Simultanément à cette prise en compte liturgique, répétitive, mais non à l’identique, s’ouvre un chemin de l’histoire. Mais non, comme le crurent HEGEL ou MARX, à partir d’une dialectique inscrite, et se renouvelant sans cesse, par elle-même, à partir de son principe rationnel interne, endogène inhérent au déroulement de l’histoire, dans l’histoire elle-même, et se résorbant, en conséquence, à partir des résolutions successives des contradictions conflictuelles, selon un fondement de type idéel (idéal), selon le choc des concepts, pour HEGEL 1428 , ou matériel, selon l’intérêt économique de classes, pour MARX. Pour les deux auteurs, ce chemin de l’histoire prend sens, en quelque sorte, sinon mécaniquement, du moins, selon un principe de causalité inexorable, voire, un déterminisme, auquel tout choix de l’homme serait de prime abord comme subordonné.

Le renouvellement de l’alliance, prend en compte les deux aspects des choses, renouvellement et accomplissement, mais en en inversant les données. C’est par le renouvellement, qui rend toutes choses nouvelles, et qui n’est pas reproduction à l’identique, que se met en marche le projet de Dieu. Le don de Dieu des cycles du temps, des jours et des nuits, des saisons et des années, est pris en compte, mais ces répétitions ne sont plus inexorables, d’une part, en même temps qu’elles garantissent pour celui qui sait en accueillir le don, l’accomplissement d’un projet à la fois universel et personnel. Ce projet concerne tout autant la création qu’il le concerne, lui personnellement, et, il est en lui-même, en tant que projet, don de Dieu.

Tout se passe comme si, de la création de l’homme à son image, nous passions après la rupture initiale du péché, et par le cheminement de l’alliance, accomplie en Jésus, le Fils Unique, au projet d’adoption de l’homme par Dieu, en tant que fils, à son tour.

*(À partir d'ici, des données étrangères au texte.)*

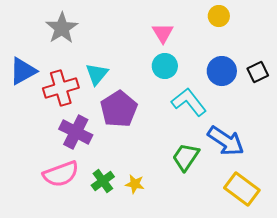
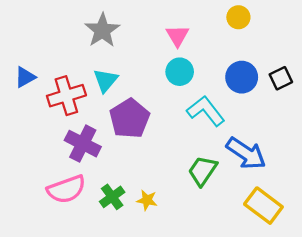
gray star: (62, 28) -> (102, 30), moved
blue triangle: (23, 71) -> (25, 77), size x0.7

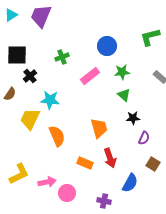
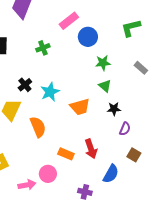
black cross: (30, 76) -> (25, 85), moved
pink rectangle: (90, 76) -> (69, 21), moved
cyan star: (50, 100) -> (50, 92), moved, turned -30
orange trapezoid: (99, 128) -> (80, 107), moved, turned 90
pink arrow: (47, 182) -> (27, 185), moved
pink circle: (67, 193) -> (48, 174), moved

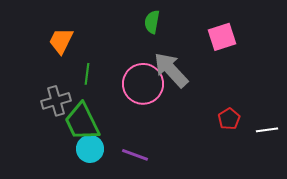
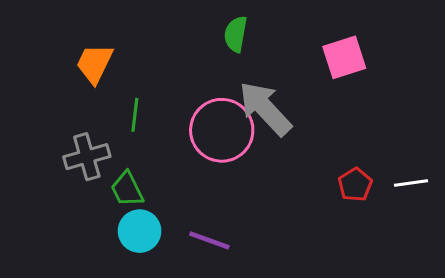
green trapezoid: (82, 122) -> (127, 189), size x0.6
white line: (267, 130) -> (411, 183), moved

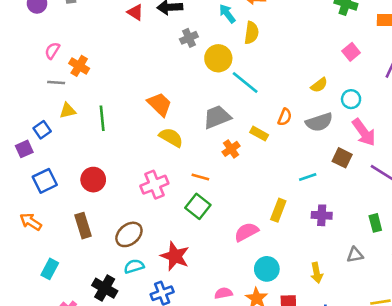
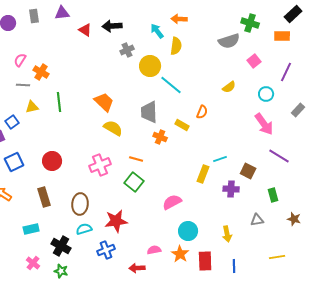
cyan circle: (351, 99) -> (266, 94), moved
gray trapezoid: (217, 117) -> (149, 112), turned -70
green line: (102, 118) -> (59, 102), moved
gray semicircle: (319, 122) -> (229, 41), moved
orange cross: (231, 149) -> (160, 137), turned -32
brown square: (342, 158) -> (248, 171), moved
yellow rectangle: (278, 210) -> (203, 174), moved
brown ellipse: (129, 234) -> (80, 204), turned -45
red star: (175, 256) -> (116, 221), turned -30
cyan rectangle: (50, 269) -> (31, 229), moved, turned 49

Moïse, déjà, fut un enfant adopté, il quitta la cour de pharaon pour guider le peuple, à l’instar d’ Esther, resplendissante de beauté, dont le livre qui en retrace son histoire est lu lors de la fête de Pourim (purim), 1429 et fait partie des cinq rouleaux. Enfant orpheline, adoptée donc, elle aussi, par son oncle, Esther fera le chemin inverse de Moïse, pour une fin semblable. De l’anonymat, à la cour, devenue reine, elle usera de son influence auprès du roi de Perse 1430 . Elle put ainsi, aidée de son cousin Mardochée, sauver Israël, son peuple d’une extermination. L’adoption humaine de Moïse, celle d’Esther, enfants adoptés, préfigurent l’adoption divine, l’élection divine d’Israël, pour la foi juive, élection que les chrétiens des premiers siècles pas plus que les textes évangéliques ne contestent.

Au contraire, cette adoption d’Israël est comme revendiquée, telle une attestation de l’authenticité du message du Christ, telle également une source de communion fraternelle et de souffrances, et, Paul, le juif converti sur le chemin de Damas, écrira :

‘Car je voudrais moi-même être anathème et séparé de Christ pour mes frères, mes parents selon la chair, qui sont Israëlites à qui appartiennent l’adoption, et la gloire, et les alliances et la loi, et le culte, et les patriarches, et de qui est issu, selon la chair, le Christ, qui est au dessus de toute chose, Dieu béni éternellement. Amen ! 1431

Dans la nouvelle alliance, le don gratuit de l’Esprit-Saint, esprit d’adoption, soupire au coeur de l’homme, “abba”, témoignant de lien nouveau le lien à Dieu, devenu, papa. 1432 L’adoption est donc comme une permanence, du projet divin, le point culminant de celui-ci, sa raison d’être en quelque sorte, en même temps que la source de son cheminement.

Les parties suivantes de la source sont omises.